YOUR TASK: Return every record below exactly as written.

MATERIAL PROVIDED:

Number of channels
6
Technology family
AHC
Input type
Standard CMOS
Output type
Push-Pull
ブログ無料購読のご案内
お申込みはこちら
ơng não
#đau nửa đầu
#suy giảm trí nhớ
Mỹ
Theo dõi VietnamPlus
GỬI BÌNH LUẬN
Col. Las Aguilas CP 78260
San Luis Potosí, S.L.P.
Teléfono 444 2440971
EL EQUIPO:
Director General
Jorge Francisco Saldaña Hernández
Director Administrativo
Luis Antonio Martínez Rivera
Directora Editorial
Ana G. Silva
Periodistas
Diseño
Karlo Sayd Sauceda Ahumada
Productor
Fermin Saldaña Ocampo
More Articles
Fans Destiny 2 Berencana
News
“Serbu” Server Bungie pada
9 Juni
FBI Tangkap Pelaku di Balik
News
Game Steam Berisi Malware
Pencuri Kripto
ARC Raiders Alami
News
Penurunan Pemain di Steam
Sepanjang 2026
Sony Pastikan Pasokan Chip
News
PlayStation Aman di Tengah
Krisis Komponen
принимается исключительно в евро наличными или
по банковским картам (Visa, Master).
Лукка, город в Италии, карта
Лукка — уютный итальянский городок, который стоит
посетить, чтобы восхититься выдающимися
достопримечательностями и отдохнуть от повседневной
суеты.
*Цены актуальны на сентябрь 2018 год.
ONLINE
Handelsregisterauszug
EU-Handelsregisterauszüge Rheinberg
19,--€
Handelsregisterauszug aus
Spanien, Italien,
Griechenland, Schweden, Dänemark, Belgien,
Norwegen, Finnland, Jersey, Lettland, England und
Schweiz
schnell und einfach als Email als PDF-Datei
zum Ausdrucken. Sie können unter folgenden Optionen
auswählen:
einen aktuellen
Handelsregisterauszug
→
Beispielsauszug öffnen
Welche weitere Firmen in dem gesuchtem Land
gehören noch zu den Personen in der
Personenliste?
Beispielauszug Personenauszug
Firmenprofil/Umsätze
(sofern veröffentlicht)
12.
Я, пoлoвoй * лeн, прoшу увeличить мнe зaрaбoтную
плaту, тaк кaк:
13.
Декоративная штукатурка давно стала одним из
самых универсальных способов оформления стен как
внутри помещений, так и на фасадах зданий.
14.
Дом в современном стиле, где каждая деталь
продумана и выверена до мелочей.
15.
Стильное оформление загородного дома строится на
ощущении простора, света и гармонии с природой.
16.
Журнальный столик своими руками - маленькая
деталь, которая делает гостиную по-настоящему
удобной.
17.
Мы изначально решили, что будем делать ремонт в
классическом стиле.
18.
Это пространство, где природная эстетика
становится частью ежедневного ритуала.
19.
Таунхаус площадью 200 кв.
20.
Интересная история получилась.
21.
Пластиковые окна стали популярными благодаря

TASK RESPONSE:
Number of channels
6
Technology family
AHC
Input type
Standard CMOS
Output type
Push-Pull
ブログ無料購読のご案内
お申込みはこちら
ơng não
#đau nửa đầu
#suy giảm trí nhớ
Mỹ
Theo dõi VietnamPlus
GỬI BÌNH LUẬN
Col. Las Aguilas CP 78260
San Luis Potosí, S.L.P.
Teléfono 444 2440971
EL EQUIPO:
Director General
Jorge Francisco Saldaña Hernández
Director Administrativo
Luis Antonio Martínez Rivera
Directora Editorial
Ana G. Silva
Periodistas
Diseño
Karlo Sayd Sauceda Ahumada
Productor
Fermin Saldaña Ocampo
More Articles
Fans Destiny 2 Berencana
News
“Serbu” Server Bungie pada
9 Juni
FBI Tangkap Pelaku di Balik
News
Game Steam Berisi Malware
Pencuri Kripto
ARC Raiders Alami
News
Penurunan Pemain di Steam
Sepanjang 2026
Sony Pastikan Pasokan Chip
News
PlayStation Aman di Tengah
Krisis Komponen
принимается исключительно в евро наличными или
по банковским картам (Visa, Master).
Лукка, город в Италии, карта
Лукка — уютный итальянский городок, который стоит
посетить, чтобы восхититься выдающимися
достопримечательностями и отдохнуть от повседневной
суеты.
*Цены актуальны на сентябрь 2018 год.
ONLINE
Handelsregisterauszug
EU-Handelsregisterauszüge Rheinberg
19,--€
Handelsregisterauszug aus
Spanien, Italien,
Griechenland, Schweden, Dänemark, Belgien,
Norwegen, Finnland, Jersey, Lettland, England und
Schweiz
schnell und einfach als Email als PDF-Datei
zum Ausdrucken. Sie können unter folgenden Optionen
auswählen:
einen aktuellen
Handelsregisterauszug
→
Beispielsauszug öffnen
Welche weitere Firmen in dem gesuchtem Land
gehören noch zu den Personen in der
Personenliste?
Beispielauszug Personenauszug
Firmenprofil/Umsätze
(sofern veröffentlicht)
12.
Я, пoлoвoй * лeн, прoшу увeличить мнe зaрaбoтную
плaту, тaк кaк:
13.
Декоративная штукатурка давно стала одним из
самых универсальных способов оформления стен как
внутри помещений, так и на фасадах зданий.
14.
Дом в современном стиле, где каждая деталь
продумана и выверена до мелочей.
15.
Стильное оформление загородного дома строится на
ощущении простора, света и гармонии с природой.
16.
Журнальный столик своими руками - маленькая
деталь, которая делает гостиную по-настоящему
удобной.
17.
Мы изначально решили, что будем делать ремонт в
классическом стиле.
18.
Это пространство, где природная эстетика
становится частью ежедневного ритуала.
19.
Таунхаус площадью 200 кв.
20.
Интересная история получилась.
21.
Пластиковые окна стали популярными благодаря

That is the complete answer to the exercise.